Stencil kernels dominate a range of scientific applications, including seismic and medical imaging, image processing, and neural networks. Temporal blocking is a performance optimization that aims to reduce the required memory bandwidth of stencil computations by re-using data from the cache for multiple time steps. It has already been shown to be beneficial for this class of algorithms. However, applying temporal blocking to practical applications stencils remains challenging. These computations often consist of sparsely located operators not aligned with the computational grid (off-the-grid). Our work is motivated by modeling problems in which source injections result in wavefields that must then be measured at receivers by interpolation from the grided wavefield. The resulting data dependencies make the adoption of temporal blocking much more challenging.

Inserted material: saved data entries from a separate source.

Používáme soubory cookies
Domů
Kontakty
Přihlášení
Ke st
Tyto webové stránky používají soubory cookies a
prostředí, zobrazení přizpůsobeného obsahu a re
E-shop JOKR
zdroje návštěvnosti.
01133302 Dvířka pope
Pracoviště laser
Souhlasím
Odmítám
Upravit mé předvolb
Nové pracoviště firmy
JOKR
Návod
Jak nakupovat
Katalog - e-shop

We propose a methodology to inspect these data dependencies and reorder the computation, leading to performance gains in stencil codes where temporal blocking has not been applicable. We implement this novel scheme in the Devito domain-specific compiler toolchain. Devito implements a domain-specific language embedded in Python to generate optimized partial differential equation solvers using the finite-difference method from high-level symbolic problem definitions. We evaluate our scheme using isotropic acoustic, anisotropic acoustic, and isotropic elastic wave propagators of industrial significance. After auto-tuning, performance evaluation shows that this enables substantial performance improvement through temporal blocking over highly-optimized vectorized spatially-blocked code of up to 1.6x.